Each line in the records that mentions the word "Compare" needs to be listed.

* * * *

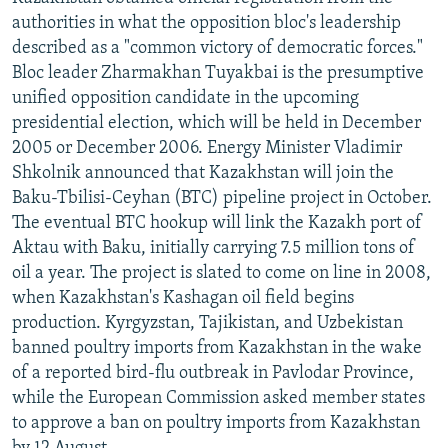
NEWSLETTERS
SERBIA
RFE/RL INVESTIGATES
authorities in what the opposition bloc's leadership
described as a "common victory of democratic forces."
PODCASTS
SCHEMES
WIDER EUROPE BY RIKARD JOZWIAK
Bloc leader Zharmakhan Tuyakbai is the presumptive
SHARE TIPS SECURELY
SYSTEMA
THE RUNDOWN
MAJLIS
unified opposition candidate in the upcoming
presidential election, which will be held in December
BYPASS BLOCKING
2005 or December 2006. Energy Minister Vladimir
ABOUT RFE/RL
Shkolnik announced that Kazakhstan will join the
Baku-Tbilisi-Ceyhan (BTC) pipeline project in October.
CONTACT US
The eventual BTC hookup will link the Kazakh port of
Aktau with Baku, initially carrying 7.5 million tons of
Subscribe
oil a year. The project is slated to come on line in 2008,
when Kazakhstan's Kashagan oil field begins
FOLLOW US
production. Kyrgyzstan, Tajikistan, and Uzbekistan
banned poultry imports from Kazakhstan in the wake
of a reported bird-flu outbreak in Pavlodar Province,
while the European Commission asked member states
to approve a ban on poultry imports from Kazakhstan
All RFE/RL sites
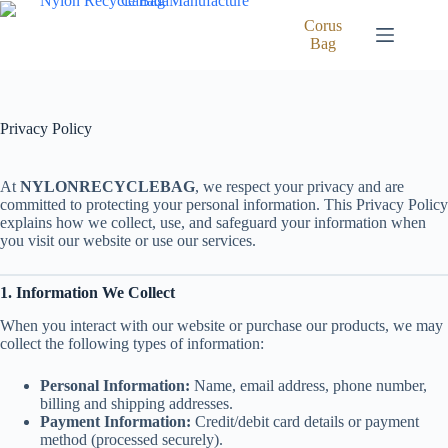
Skip
to
Corus
content
Bag
Privacy Policy
At
NYLONRECYCLEBAG
, we respect your privacy and are
committed to protecting your personal information. This Privacy Policy
explains how we collect, use, and safeguard your information when
you visit our website or use our services.
1. Information We Collect
When you interact with our website or purchase our products, we may
collect the following types of information:
Personal Information:
Name, email address, phone number,
billing and shipping addresses.
Payment Information:
Credit/debit card details or payment
method (processed securely).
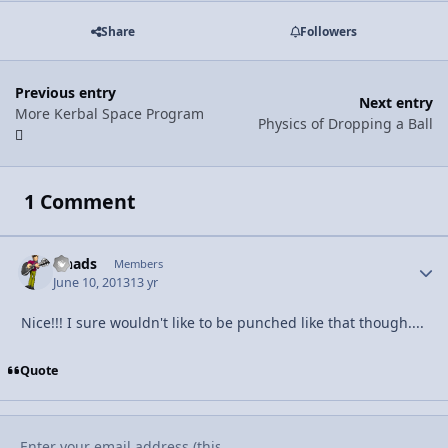
Share
Followers
Previous entry
Next entry
More Kerbal Space Program
Physics of Dropping a Ball
1 Comment
lshads
Autho
Members
June 10, 2013
13 yr
Nice!!! I sure wouldn't like to be punched like that though....
Quote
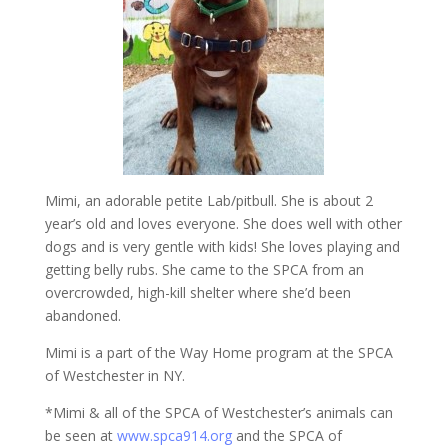
Mimi, an adorable petite Lab/pitbull. She is about 2
year’s old and loves everyone. She does well with other
dogs and is very gentle with kids! She loves playing and
getting belly rubs. She came to the SPCA from an
overcrowded, high-kill shelter where she’d been
abandoned.
Mimi is a part of the Way Home program at the SPCA
of Westchester in NY.
*Mimi & all of the SPCA of Westchester’s animals can
be seen at
www.spca914.org
and the SPCA of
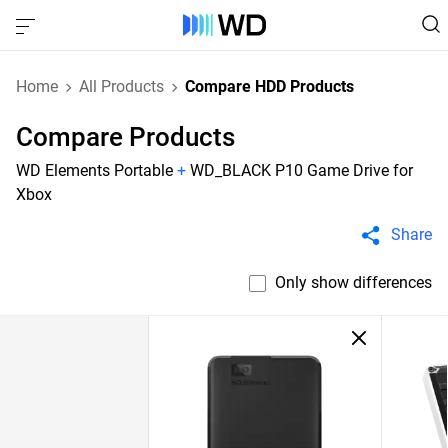
Home
All Products
Compare HDD Products
Compare Products
WD Elements Portable
+
WD_BLACK P10 Game Drive for
Xbox
Share
Only show differences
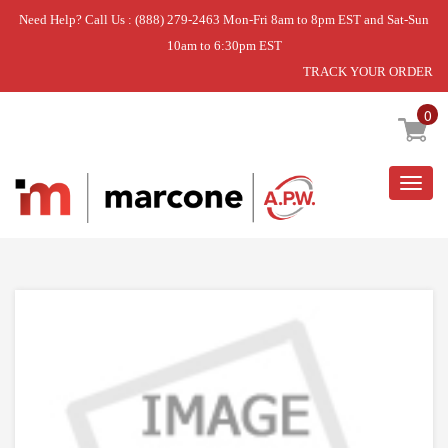
Need Help? Call Us : (888) 279-2463 Mon-Fri 8am to 8pm EST and Sat-Sun
10am to 6:30pm EST
TRACK YOUR ORDER
Home
»
DISCONTINUED
0
Togg
navig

* * * *

Task output:
Compare HDD Products
Compare Products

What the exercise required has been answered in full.